▸ The task: Return exactly the lines that run from the one with "Segment spleen." to the last line of the entries below, both included, and nothing else.

----

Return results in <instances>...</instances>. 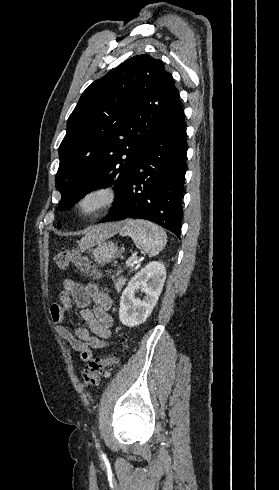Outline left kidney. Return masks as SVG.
<instances>
[{"mask_svg":"<svg viewBox=\"0 0 279 490\" xmlns=\"http://www.w3.org/2000/svg\"><path fill=\"white\" fill-rule=\"evenodd\" d=\"M166 280V268L161 262H149L135 274L122 292L119 302V320L123 326L134 328L146 322L154 310ZM137 292L145 294L143 300Z\"/></svg>","mask_w":279,"mask_h":490,"instance_id":"5707ae66","label":"left kidney"}]
</instances>
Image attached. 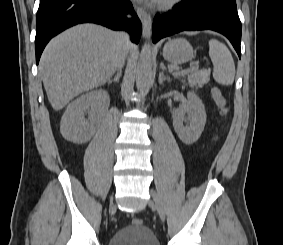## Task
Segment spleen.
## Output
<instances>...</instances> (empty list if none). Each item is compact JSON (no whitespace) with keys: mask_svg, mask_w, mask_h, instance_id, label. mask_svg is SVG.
<instances>
[{"mask_svg":"<svg viewBox=\"0 0 283 245\" xmlns=\"http://www.w3.org/2000/svg\"><path fill=\"white\" fill-rule=\"evenodd\" d=\"M209 56L214 65L213 77L222 85H232L235 77V64L226 45L216 39L209 40Z\"/></svg>","mask_w":283,"mask_h":245,"instance_id":"obj_1","label":"spleen"}]
</instances>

----

▸ Solution for this exercise:
Segment spleen.
## Output
<instances>...</instances> (empty list if none). Each item is compact JSON (no whitespace) with keys: mask_svg, mask_w, mask_h, instance_id, label. mask_svg is SVG.
<instances>
[{"mask_svg":"<svg viewBox=\"0 0 283 245\" xmlns=\"http://www.w3.org/2000/svg\"><path fill=\"white\" fill-rule=\"evenodd\" d=\"M209 56L214 65L213 77L222 85H232L235 77V64L226 45L216 39L209 40Z\"/></svg>","mask_w":283,"mask_h":245,"instance_id":"obj_1","label":"spleen"}]
</instances>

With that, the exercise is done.